Time Limit: 3.0 s

Memory Limit: 256.0 MB

Description

One day Alice found a magical box and three spell \(a,b,c\) in a deep forest. Innitially the box has \(X\) gold coins inside it. He can do any of the following three operations any number of times.

1. increase the number of gold coins by \(a\) coins
2. increase the number of gold coins by \(b\) coins
3. increase the number of gold coins by \(c\) coins

So it seems that Alice can have infinite amount of gold coins from the box. But there is a problem, the box is so heavy that Alice can not even bear the empty box by himself and he can collect gold coin from the box only once. Once he collects the coins from the box it will be vanished. He can bear maxumum \(N\) coins by himself.

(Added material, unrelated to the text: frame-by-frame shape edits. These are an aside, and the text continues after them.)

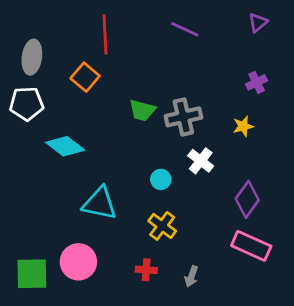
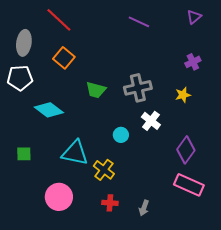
red line: (105, 35) -> (59, 20), moved, turned -44
green trapezoid: (142, 110) -> (96, 90), moved
yellow cross: (162, 226) -> (104, 170), moved
green square: (32, 274) -> (24, 154), moved, size x0.6

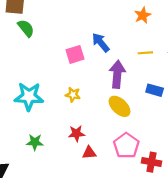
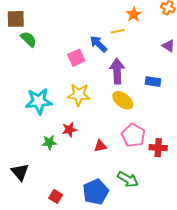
yellow line: (145, 53) -> (118, 31), moved
yellow star: (73, 95) -> (79, 95), size x1.6
red star: (76, 133) -> (69, 130), moved

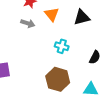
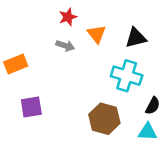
cyan cross: (62, 46) -> (127, 76), moved, size x1.6
black semicircle: (95, 57) -> (153, 106), moved

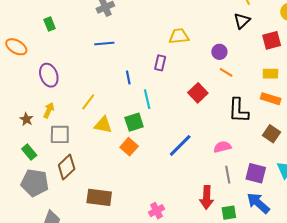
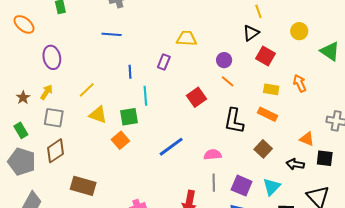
red square: (272, 40) -> (265, 56), moved, turned 36

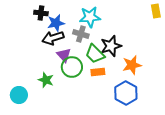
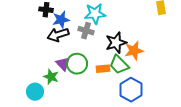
green trapezoid: (95, 54) -> (119, 65), moved
purple triangle: (64, 55) -> (63, 64), moved
orange star: (132, 65) -> (134, 51), moved
cyan circle: (19, 95) -> (35, 92), moved

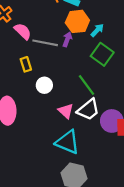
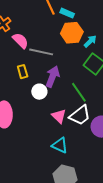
purple arrow: (67, 39) -> (53, 77), moved, size x1.5
cyan triangle: (68, 142) -> (60, 145), size x0.7

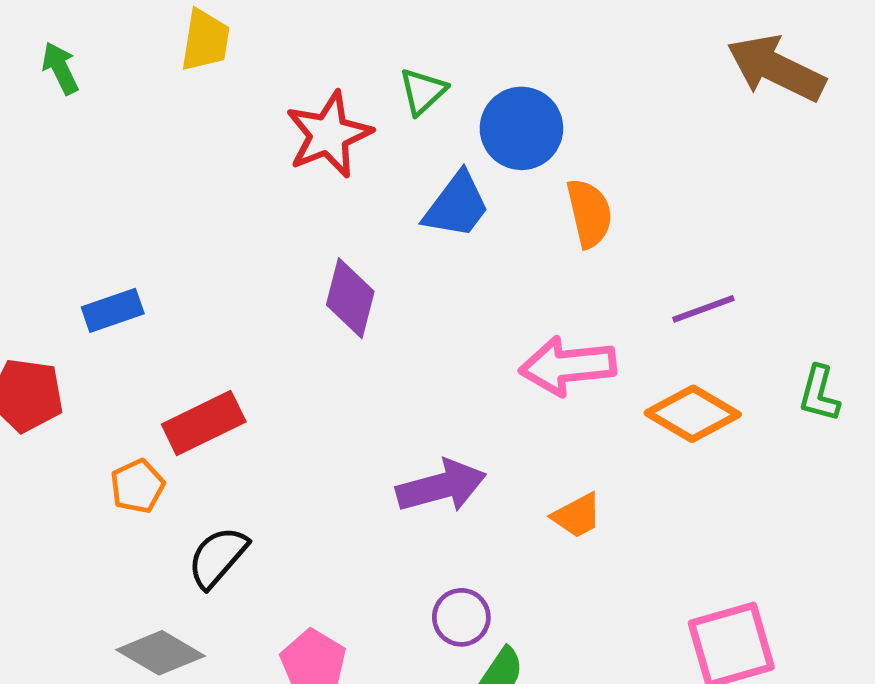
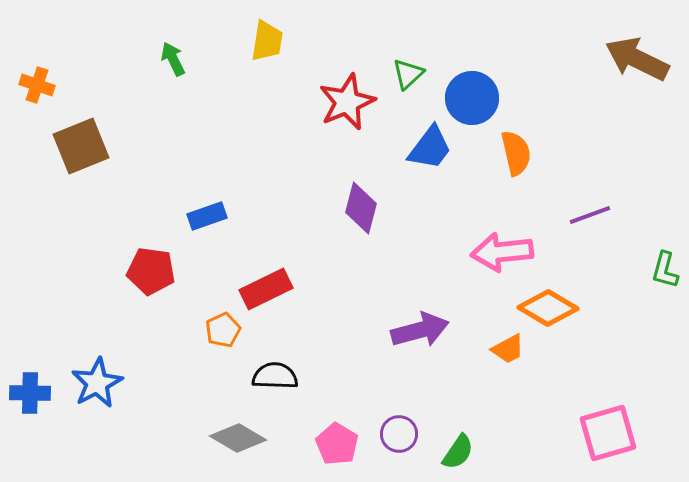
orange diamond: (693, 414) -> (548, 308), moved
black semicircle: (218, 557) -> (275, 376), turned 51
purple circle: (461, 617) -> (399, 434), moved

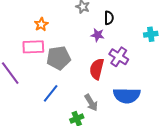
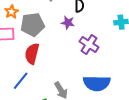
gray pentagon: (59, 58) -> (32, 25), moved
red semicircle: (97, 69) -> (32, 54), moved

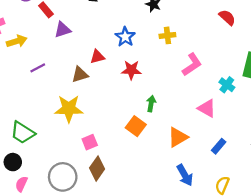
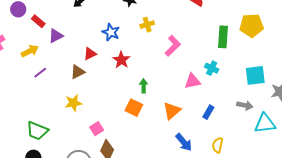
yellow arrow: (17, 41) -> (30, 51), moved
red star: (131, 70) -> (121, 60), turned -30
cyan cross: (227, 85) -> (212, 68), moved
pink triangle: (207, 108) -> (192, 81), turned -30
yellow star: (69, 109) -> (73, 103), size x0.7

So alice wants to know that if he can use the spells in a way for a finite number of times to make exactly \(N\) coins from the box so that he can take home maximum amount of gold coins and no coin left over.
Also calculate the minimum number of operations he needs to do so.

Input

Only line of input takes 5 integers \(X,a,b,c,N\) : the innitial number of coins in the box, three spells and the number of gold coins Alice wants.

1 <= \(X\) <= 200
1 <= \(a,b,c\) <= 200
1 <= \(N\) <= 200

Output

Print a string "YES" if it is possible to get exactly \(N\) gold coins from the magical box or "NO" otherwise.
If the answer is "YES" then print an integer in the second line : the minimum number of operations to get exactly \(N\) coins

Sample

1 1 3 2 10

YES
3

Innitially the box has 1 coin, Alice can use only the 2nd spell three times to gain more 9 coins and have a total of 10 coins.